REQUIRED ACTION: This task calls for the lines below starting at the one containing "پاسخگویی واتساپ" and ending at the one containing "Dr. Smith is a renowned cardiologist.", repeated exactly with both ends kept and pictures left out.

GIVEN RECORDS: Begin

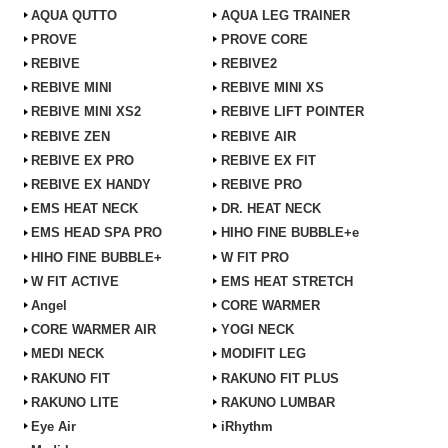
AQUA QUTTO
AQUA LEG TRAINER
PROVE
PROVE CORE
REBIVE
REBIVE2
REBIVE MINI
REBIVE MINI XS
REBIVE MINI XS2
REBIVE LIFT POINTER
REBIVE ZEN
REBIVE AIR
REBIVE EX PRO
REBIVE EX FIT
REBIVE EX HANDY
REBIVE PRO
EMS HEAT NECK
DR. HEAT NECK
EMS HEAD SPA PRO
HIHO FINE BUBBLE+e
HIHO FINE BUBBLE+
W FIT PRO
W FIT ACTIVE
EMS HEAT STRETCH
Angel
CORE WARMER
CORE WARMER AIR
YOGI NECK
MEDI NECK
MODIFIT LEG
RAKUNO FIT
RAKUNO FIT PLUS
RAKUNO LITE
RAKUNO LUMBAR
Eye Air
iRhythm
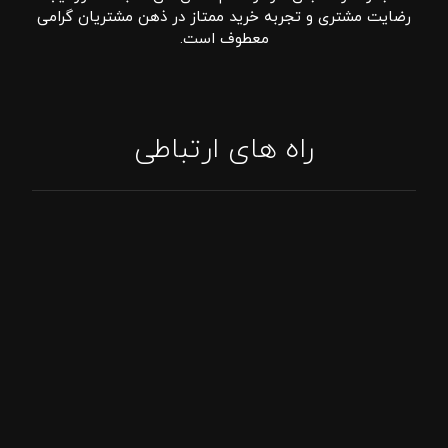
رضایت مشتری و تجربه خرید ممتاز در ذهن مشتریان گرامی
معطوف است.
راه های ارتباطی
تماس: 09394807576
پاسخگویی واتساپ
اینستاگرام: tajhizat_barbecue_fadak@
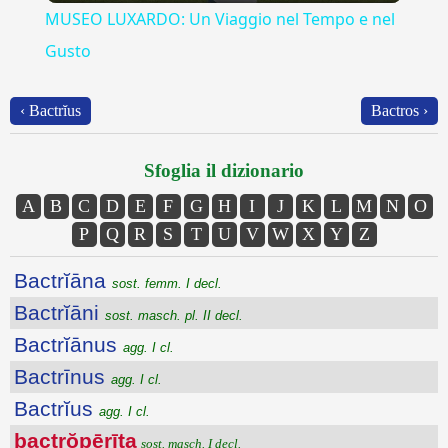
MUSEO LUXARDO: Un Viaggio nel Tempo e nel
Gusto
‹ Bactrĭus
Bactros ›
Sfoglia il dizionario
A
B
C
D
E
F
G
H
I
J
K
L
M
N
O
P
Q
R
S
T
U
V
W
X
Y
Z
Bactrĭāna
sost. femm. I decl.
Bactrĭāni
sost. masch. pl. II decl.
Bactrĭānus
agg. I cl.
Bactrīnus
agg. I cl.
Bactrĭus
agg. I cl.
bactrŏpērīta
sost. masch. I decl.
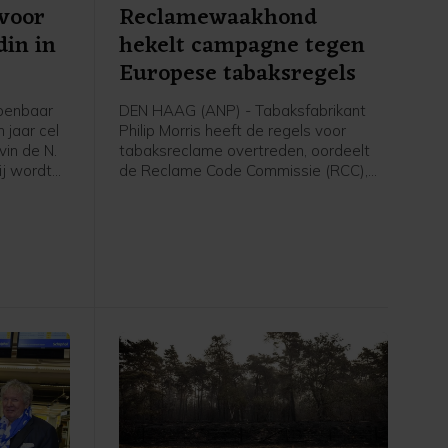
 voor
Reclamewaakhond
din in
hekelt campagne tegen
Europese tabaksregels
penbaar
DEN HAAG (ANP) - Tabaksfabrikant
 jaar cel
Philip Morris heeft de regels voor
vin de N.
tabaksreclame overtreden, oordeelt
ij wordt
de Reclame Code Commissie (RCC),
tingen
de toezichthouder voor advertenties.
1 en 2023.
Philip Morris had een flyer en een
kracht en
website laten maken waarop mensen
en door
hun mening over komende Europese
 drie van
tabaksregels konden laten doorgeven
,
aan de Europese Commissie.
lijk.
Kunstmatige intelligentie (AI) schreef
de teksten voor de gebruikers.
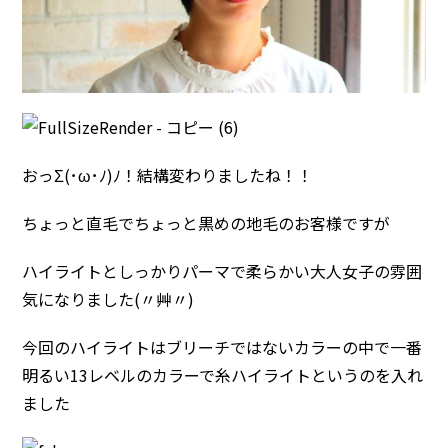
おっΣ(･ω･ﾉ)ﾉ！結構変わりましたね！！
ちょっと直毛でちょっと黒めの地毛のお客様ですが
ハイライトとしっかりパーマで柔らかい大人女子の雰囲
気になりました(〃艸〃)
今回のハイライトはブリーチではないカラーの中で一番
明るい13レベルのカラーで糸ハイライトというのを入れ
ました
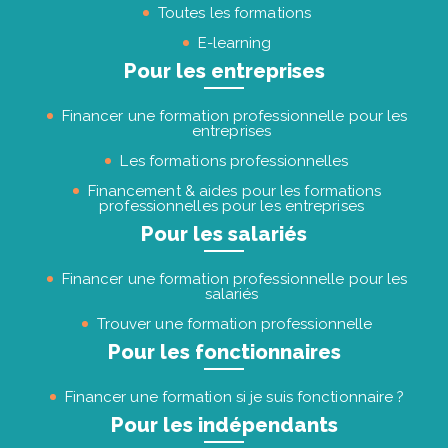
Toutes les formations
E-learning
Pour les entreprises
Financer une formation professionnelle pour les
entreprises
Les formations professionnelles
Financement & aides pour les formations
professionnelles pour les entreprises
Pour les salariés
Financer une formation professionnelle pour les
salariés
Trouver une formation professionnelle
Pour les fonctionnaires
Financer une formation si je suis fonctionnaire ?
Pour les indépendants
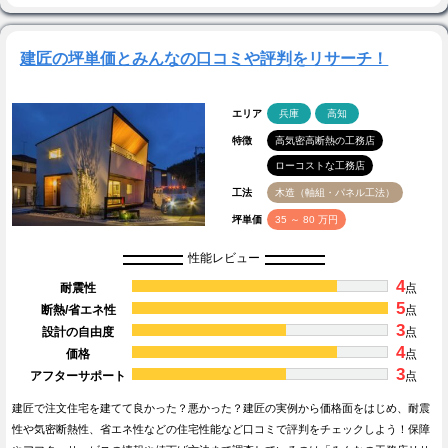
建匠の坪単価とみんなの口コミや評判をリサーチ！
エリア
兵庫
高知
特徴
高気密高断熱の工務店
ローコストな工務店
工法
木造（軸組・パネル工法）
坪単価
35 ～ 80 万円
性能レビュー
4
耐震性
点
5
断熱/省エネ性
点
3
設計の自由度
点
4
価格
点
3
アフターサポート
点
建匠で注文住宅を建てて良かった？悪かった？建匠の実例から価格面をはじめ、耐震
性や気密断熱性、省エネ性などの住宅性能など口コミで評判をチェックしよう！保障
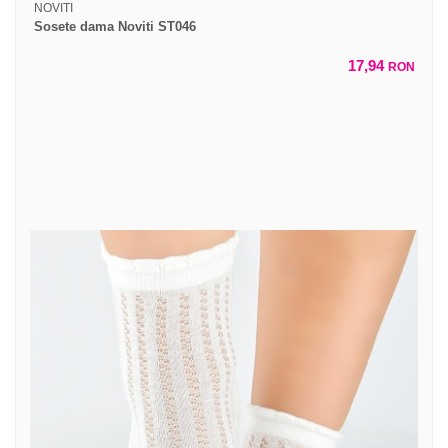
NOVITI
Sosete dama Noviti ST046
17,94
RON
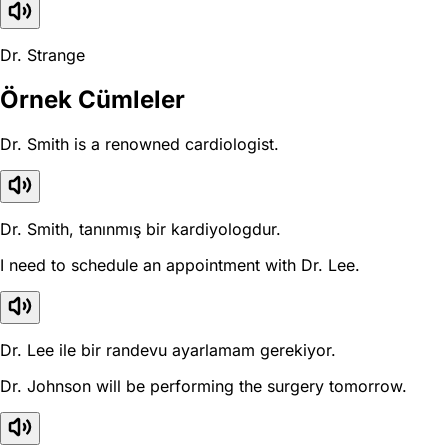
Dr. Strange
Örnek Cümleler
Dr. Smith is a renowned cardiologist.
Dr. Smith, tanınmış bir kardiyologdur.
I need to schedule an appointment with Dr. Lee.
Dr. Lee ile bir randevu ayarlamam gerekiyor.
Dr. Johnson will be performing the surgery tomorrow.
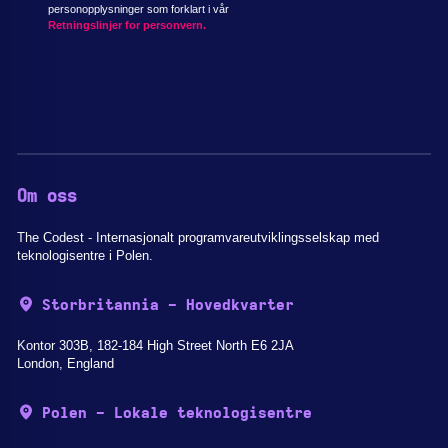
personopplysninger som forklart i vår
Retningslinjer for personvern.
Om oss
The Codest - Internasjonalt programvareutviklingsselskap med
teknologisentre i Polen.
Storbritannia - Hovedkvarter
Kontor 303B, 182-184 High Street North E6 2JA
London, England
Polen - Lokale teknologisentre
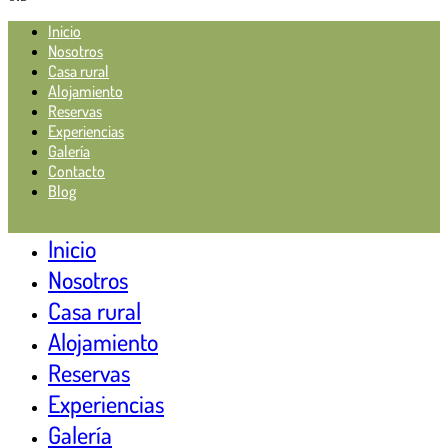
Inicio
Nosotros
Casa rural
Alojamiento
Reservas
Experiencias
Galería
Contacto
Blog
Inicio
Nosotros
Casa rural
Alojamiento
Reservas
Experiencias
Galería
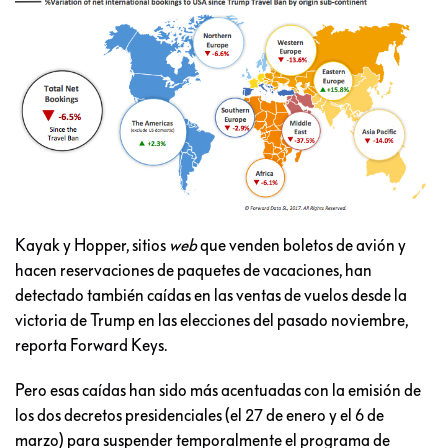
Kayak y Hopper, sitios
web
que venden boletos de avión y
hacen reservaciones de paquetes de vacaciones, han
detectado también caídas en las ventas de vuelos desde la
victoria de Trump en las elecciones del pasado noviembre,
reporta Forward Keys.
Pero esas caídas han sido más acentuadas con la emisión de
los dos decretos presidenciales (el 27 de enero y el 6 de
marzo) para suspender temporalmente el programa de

GIVEN RECORDS: End

RESPONSE TO THE TASK:
پاسخگویی واتساپ
اینستاگرام: tajhizat_barbecue_fadak@
MUSEO LUXARDO: Un Viaggio nel Tempo e nel
Gusto
‹ Bactrĭus
Bactros ›
Sfoglia il dizionario
A
B
C
D
E
F
G
H
I
J
K
L
M
N
O
P
Q
R
S
T
U
V
W
X
Y
Z
Bactrĭāna
sost. femm. I decl.
Bactrĭāni
sost. masch. pl. II decl.
Bactrĭānus
agg. I cl.
Bactrīnus
agg. I cl.
Bactrĭus
agg. I cl.
bactrŏpērīta
sost. masch. I decl.
 voor
Reclamewaakhond
din in
hekelt campagne tegen
Europese tabaksregels
penbaar
DEN HAAG (ANP) - Tabaksfabrikant
 jaar cel
Philip Morris heeft de regels voor
vin de N.
tabaksreclame overtreden, oordeelt
ij wordt
de Reclame Code Commissie (RCC),
tingen
de toezichthouder voor advertenties.
1 en 2023.
Philip Morris had een flyer en een
kracht en
website laten maken waarop mensen
en door
hun mening over komende Europese
 drie van
tabaksregels konden laten doorgeven
,
aan de Europese Commissie.
lijk.
Kunstmatige intelligentie (AI) schreef
de teksten voor de gebruikers.
おっΣ(･ω･ﾉ)ﾉ！結構変わりましたね！！
ちょっと直毛でちょっと黒めの地毛のお客様ですが
ハイライトとしっかりパーマで柔らかい大人女子の雰囲
気になりました(〃艸〃)
今回のハイライトはブリーチではないカラーの中で一番
明るい13レベルのカラーで糸ハイライトというのを入れ
ました
Toutes les formations
E-learning
Pour les entreprises
Financer une formation professionnelle pour les
entreprises
Les formations professionnelles
Financement & aides pour les formations
professionnelles pour les entreprises
Pour les salariés
Financer une formation professionnelle pour les
salariés
Trouver une formation professionnelle
Pour les fonctionnaires
Financer une formation si je suis fonctionnaire ?
Pour les indépendants
建匠の坪単価とみんなの口コミや評判をリサーチ！
エリア
兵庫
高知
特徴
高気密高断熱の工務店
ローコストな工務店
工法
木造（軸組・パネル工法）
坪単価
35 ～ 80 万円
性能レビュー
4
耐震性
点
5
断熱/省エネ性
点
3
設計の自由度
点
4
価格
点
3
アフターサポート
点
建匠で注文住宅を建てて良かった？悪かった？建匠の実例から価格面をはじめ、耐震
性や気密断熱性、省エネ性などの住宅性能など口コミで評判をチェックしよう！保障
NOVITI
Sosete dama Noviti ST046
17,94
RON
Dr. Strange
Örnek Cümleler
Dr. Smith is a renowned cardiologist.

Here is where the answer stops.